─── Extracted information ───

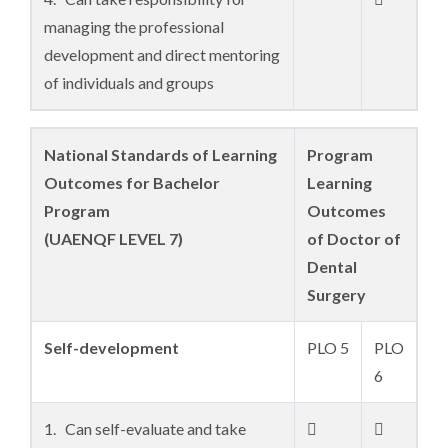
managing the professional
development and direct mentoring
of individuals and groups
National Standards of Learning
Program
Outcomes for Bachelor
Learning
Program
Outcomes
(UAENQF LEVEL 7)
of Doctor of
Dental
Surgery
Self-development
PLO 5
PLO
6
1. Can self-evaluate and take



───

Whenever a picture appears, leave it out, and return every record exactly.

managing the professional
development and direct mentoring
of individuals and groups
National Standards of Learning
Program
Outcomes for Bachelor
Learning
Program
Outcomes
(UAENQF LEVEL 7)
of Doctor of
Dental
Surgery
Self-development
PLO 5
PLO
6
1. Can self-evaluate and take



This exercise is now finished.